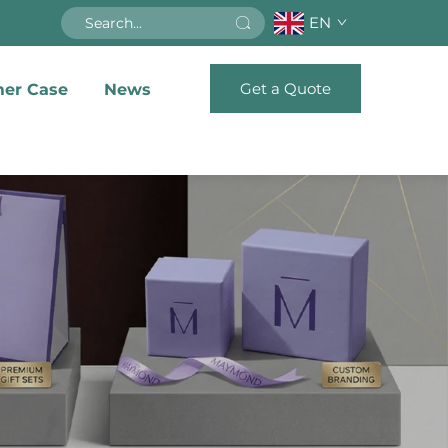
EN
Get a Quote
er Case
News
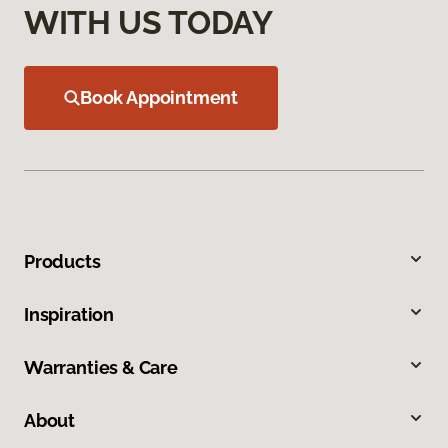
WITH US TODAY
Book Appointment
Products
Inspiration
Warranties & Care
About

· · · · · · ·

Task objective: All entries need to be duplicated exactly, apart from the images.

Solution for this task:
EN
Get a Quote
er Case
News
WITH US TODAY
Book Appointment
Products
Inspiration
Warranties & Care
About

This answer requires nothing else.